That means winning money.

At one time, slot machines were powered by physical reels and springs, but no modern casino uses such gadgets. Even the machines that LOOK mechanical are powered by RNG software.

Can having an understanding of how that RNG software works enable you to change the return to player (RTP) percentage in your favor?

These are the questions this post tries to answer.

Some Definitions

Understanding what’s happening on a slot machine and with the RNG and RTP is easier when you understand some of the following expressions:

  • Hit Frequency: How often you can expect to see some kind of winning result on a slot machine
  • House Edge: A statistical prediction of how much of each bet the casino will win in the long run. It’s expressed as a percentage, and if you add the house edge to the return to player percentage, you’ll always get 100%
  • Independent Trials: Events that don’t affect subsequent events and which aren’t influenced by prior events. In the case of slot machines, every spin of the reel is an independent trial
  • Jackpot: The amount of the biggest win available on a slot machine game
  • Long Run: A large number of trials. The actual long run is infinity. Every spin of a slot machine’s reels takes you nearer the long run
  • Odds: One way of expressing probability (see below). Also a measure of how much a bet pays off compared to the amount bet. With slot machines, winnings are expressed as “X for Y” rather than “X to Y.” I’ll explain that further in this post
  • Payback Percentage: The same thing as the return to player percentage. A predicted estimate of how much of each bet you’ll get back as winnings. This is always a number under 100% so that the casino can make a profit
  • Payout: The amount you win from a specific combination of symbols
  • Probability: How we measure the likelihood of an event happening. A probability is always a ratio or a fraction and can be expressed in multiple ways — as a fraction, as a decimal, or as a percentage
  • Random Number Generator (RNG): A computer program that cycles through thousands of numbers per second. When a slot machine player hits the spin button, the number that is being “thought of” at that instant determines the results on the spinning reels
Randon
  • Reels: The reels are the things that spin on a slot machine. They have multiple symbols on each of them
  • Return To Player (RTP): This is a percentage that predicts, in the long run, how much money a slot machine will pay back to a player in winnings. This is always under 100%, because otherwise, the casino wouldn’t make any money
  • Short Run: What happens on a small number of trials. The fewer trials, the closer you are to the short run. The ultimate example of the short run is a single spin of the reels on a slot machine
  • Slot Machines: Any gambling machine with spinning reels with symbols on them
  • Symbols: The pictures on the front of the slot machine reels. If these pictures match, you get winnings
  • Weighting: How the random number generator assigns a probability to a specific symbol coming up. Some symbols are weighted to come up more often than others, and vice versa

How Does a Slot Machine Work?

Early slot machines had three reels with multiple symbols on each, and they paid out when you got a winning combination. The reels were housed inside the machine and were activated by pulling a lever on the side of that machine. Springs set the reels into motion.

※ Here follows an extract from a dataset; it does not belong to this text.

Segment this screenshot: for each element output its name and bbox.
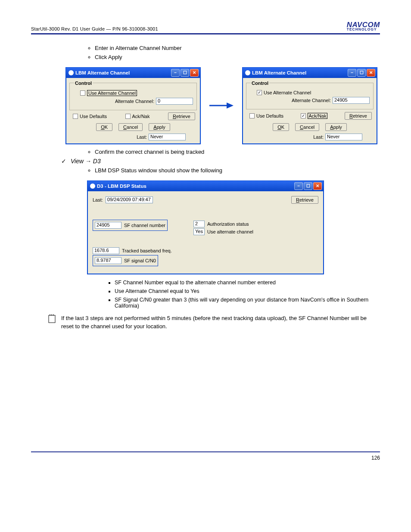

Calculating the probability of getting various results on a mechanical slot machine was easy. You just took the number of symbols on each reel and divided to get the probability on one reel. Then you multiply by the other reels.

On a slot machine with eight symbols on each reel, the probability of getting a specific symbol on a reel is 1/8.

The probability of getting that symbol lined up on all three reels is 1/8 x 1/8 x 1/8, or 1/512. That can also be expressed as odds of 511 to 1, or 0.2%.

These slot machines generated returns for the casino by paying out less in winnings than the odds of winnings. Since you have 512 possible outcomes with this machine, as long as the total payouts for all those outcomes total less than 512, the casino makes a profit.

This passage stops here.